> WHAT IS NEEDED
Please return the lines of the data below, word for word, from the first line through the line containing "from the ground level.".

> GIVEN RECORDS
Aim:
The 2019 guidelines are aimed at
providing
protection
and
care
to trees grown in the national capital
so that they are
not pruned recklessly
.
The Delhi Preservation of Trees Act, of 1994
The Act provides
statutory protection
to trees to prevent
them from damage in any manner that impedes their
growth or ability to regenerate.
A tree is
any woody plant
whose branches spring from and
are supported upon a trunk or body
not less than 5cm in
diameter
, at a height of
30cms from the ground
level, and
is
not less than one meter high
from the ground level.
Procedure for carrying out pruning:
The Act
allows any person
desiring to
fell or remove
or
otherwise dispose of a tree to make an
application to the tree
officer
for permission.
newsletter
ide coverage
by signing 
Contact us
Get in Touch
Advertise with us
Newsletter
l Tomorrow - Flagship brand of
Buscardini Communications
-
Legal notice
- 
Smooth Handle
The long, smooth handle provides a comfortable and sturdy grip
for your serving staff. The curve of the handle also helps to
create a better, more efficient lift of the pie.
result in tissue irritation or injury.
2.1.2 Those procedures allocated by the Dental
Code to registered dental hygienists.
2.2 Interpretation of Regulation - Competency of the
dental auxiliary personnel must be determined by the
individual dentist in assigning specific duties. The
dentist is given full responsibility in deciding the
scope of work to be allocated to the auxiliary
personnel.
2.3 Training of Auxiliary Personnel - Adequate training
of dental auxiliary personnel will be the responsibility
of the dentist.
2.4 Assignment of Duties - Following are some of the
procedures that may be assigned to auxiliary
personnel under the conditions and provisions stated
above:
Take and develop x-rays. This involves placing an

> EXERCISE RESULT
Aim:
The 2019 guidelines are aimed at
providing
protection
and
care
to trees grown in the national capital
so that they are
not pruned recklessly
.
The Delhi Preservation of Trees Act, of 1994
The Act provides
statutory protection
to trees to prevent
them from damage in any manner that impedes their
growth or ability to regenerate.
A tree is
any woody plant
whose branches spring from and
are supported upon a trunk or body
not less than 5cm in
diameter
, at a height of
30cms from the ground
level, and
is
not less than one meter high
from the ground level.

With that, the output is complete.